[Source data]
□ □ □

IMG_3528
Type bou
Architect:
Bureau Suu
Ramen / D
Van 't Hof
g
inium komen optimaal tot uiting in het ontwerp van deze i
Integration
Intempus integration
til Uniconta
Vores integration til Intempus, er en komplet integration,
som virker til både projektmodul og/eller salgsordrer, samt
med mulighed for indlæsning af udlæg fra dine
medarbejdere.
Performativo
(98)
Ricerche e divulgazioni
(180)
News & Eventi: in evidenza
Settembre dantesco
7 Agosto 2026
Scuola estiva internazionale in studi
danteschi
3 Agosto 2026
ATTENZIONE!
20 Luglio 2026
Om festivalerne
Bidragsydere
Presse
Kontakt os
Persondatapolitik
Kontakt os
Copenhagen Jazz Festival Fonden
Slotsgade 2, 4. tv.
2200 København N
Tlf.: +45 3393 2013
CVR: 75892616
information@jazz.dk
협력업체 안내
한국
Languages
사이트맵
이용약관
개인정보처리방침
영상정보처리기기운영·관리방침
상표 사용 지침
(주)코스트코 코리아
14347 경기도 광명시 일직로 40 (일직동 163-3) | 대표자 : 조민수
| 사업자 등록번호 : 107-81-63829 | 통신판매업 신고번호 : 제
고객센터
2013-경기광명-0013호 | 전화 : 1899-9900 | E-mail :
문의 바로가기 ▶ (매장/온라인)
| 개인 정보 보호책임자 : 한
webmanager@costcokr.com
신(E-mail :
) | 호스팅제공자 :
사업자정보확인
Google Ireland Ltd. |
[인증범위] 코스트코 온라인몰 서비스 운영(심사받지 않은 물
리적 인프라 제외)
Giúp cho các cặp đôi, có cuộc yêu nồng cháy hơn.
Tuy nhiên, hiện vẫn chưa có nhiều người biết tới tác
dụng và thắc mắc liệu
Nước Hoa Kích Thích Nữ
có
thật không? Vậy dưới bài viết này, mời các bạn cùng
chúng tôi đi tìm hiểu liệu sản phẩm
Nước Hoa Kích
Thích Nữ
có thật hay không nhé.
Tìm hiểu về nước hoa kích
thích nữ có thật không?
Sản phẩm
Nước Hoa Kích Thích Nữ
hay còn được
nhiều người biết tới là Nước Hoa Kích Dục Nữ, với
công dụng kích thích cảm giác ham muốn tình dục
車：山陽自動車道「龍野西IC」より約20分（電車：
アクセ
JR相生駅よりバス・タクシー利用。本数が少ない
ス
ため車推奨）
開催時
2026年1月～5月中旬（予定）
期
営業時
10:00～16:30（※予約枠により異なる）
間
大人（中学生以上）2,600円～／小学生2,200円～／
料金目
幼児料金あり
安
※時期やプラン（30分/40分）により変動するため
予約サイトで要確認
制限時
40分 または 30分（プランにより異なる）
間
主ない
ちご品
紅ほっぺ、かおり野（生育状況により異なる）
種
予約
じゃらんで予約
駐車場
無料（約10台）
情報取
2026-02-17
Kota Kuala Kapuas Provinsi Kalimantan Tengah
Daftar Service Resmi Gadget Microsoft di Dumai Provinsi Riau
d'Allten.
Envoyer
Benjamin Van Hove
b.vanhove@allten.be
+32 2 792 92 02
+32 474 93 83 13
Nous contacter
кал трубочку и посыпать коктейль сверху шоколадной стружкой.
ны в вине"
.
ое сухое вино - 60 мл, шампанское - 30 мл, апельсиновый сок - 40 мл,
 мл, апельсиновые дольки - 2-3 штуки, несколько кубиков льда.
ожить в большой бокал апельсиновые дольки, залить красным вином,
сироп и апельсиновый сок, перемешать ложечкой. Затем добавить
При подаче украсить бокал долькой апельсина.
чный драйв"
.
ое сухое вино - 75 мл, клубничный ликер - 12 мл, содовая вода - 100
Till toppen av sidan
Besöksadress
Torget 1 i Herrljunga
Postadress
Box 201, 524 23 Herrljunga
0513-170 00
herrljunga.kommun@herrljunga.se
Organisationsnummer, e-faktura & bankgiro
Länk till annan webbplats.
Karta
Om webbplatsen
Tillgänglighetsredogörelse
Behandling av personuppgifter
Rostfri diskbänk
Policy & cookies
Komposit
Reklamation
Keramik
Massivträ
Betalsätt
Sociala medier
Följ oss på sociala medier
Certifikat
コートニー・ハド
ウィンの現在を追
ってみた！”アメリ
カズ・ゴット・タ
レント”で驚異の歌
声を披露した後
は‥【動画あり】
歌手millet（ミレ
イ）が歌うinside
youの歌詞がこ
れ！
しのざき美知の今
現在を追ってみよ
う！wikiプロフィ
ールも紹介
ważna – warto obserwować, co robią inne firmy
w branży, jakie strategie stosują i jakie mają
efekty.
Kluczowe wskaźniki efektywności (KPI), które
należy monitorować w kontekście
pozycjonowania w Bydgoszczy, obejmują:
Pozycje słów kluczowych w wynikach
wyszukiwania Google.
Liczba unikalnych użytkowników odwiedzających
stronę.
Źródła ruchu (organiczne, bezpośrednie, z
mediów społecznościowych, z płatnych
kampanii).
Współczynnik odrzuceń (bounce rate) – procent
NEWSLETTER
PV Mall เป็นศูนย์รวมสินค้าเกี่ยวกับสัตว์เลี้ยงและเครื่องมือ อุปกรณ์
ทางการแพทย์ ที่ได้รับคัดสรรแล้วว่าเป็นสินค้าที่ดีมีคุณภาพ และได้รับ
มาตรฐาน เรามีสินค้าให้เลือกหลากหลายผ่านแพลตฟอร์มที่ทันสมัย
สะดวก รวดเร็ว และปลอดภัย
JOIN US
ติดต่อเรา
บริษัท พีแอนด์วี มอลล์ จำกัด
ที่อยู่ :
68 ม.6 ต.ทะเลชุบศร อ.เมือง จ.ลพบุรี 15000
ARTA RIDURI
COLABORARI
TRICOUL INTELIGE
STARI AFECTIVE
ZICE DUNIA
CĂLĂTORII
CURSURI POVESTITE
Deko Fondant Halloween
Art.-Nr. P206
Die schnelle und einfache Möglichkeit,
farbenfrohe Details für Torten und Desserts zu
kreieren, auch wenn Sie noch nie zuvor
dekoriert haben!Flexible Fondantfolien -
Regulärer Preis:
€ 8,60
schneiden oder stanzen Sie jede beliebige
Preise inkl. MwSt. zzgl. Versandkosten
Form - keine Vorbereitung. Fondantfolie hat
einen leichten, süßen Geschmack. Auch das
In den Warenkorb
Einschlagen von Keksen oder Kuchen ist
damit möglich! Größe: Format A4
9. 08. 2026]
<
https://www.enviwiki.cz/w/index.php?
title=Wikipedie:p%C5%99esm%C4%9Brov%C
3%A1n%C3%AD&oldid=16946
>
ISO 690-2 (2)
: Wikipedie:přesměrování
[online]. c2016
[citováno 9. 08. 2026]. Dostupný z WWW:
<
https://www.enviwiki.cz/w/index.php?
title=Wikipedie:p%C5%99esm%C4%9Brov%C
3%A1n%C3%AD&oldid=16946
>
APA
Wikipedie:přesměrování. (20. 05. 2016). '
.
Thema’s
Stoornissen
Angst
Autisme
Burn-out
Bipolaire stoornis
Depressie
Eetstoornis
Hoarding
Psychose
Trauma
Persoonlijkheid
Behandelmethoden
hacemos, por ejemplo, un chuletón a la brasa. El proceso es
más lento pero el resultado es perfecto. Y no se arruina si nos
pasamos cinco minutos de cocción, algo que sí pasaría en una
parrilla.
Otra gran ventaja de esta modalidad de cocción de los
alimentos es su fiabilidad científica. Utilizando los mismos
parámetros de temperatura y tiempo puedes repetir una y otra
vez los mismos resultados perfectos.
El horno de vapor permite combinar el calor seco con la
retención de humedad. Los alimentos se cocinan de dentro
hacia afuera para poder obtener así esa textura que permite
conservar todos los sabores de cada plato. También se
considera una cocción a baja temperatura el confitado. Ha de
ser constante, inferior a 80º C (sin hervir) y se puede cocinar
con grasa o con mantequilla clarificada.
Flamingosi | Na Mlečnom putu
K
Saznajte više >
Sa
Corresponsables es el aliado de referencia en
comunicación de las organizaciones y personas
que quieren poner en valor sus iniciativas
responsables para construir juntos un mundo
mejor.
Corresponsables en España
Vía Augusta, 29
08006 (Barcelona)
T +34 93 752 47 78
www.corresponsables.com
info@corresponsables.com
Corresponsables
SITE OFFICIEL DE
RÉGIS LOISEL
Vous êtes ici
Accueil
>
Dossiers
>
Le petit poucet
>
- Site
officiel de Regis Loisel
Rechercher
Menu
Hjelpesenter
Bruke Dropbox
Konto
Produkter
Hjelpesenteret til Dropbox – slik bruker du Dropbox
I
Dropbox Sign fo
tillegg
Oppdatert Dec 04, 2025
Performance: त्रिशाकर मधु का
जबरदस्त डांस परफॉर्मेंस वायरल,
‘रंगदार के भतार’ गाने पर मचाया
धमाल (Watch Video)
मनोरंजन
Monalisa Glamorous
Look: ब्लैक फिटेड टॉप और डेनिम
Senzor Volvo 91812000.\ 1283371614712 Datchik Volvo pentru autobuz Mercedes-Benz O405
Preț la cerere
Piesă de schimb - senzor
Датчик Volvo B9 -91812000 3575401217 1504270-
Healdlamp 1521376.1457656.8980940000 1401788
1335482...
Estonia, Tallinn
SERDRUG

□ □ □

- What is being asked: Copy word for word the stretch of entries above from the line that has "ATTENZIONE!" through the line that has "webmanager@costcokr.com", both ends included, and nothing outside it.

- Output of the task:
ATTENZIONE!
20 Luglio 2026
Om festivalerne
Bidragsydere
Presse
Kontakt os
Persondatapolitik
Kontakt os
Copenhagen Jazz Festival Fonden
Slotsgade 2, 4. tv.
2200 København N
Tlf.: +45 3393 2013
CVR: 75892616
information@jazz.dk
협력업체 안내
한국
Languages
사이트맵
이용약관
개인정보처리방침
영상정보처리기기운영·관리방침
상표 사용 지침
(주)코스트코 코리아
14347 경기도 광명시 일직로 40 (일직동 163-3) | 대표자 : 조민수
| 사업자 등록번호 : 107-81-63829 | 통신판매업 신고번호 : 제
고객센터
2013-경기광명-0013호 | 전화 : 1899-9900 | E-mail :
문의 바로가기 ▶ (매장/온라인)
| 개인 정보 보호책임자 : 한
webmanager@costcokr.com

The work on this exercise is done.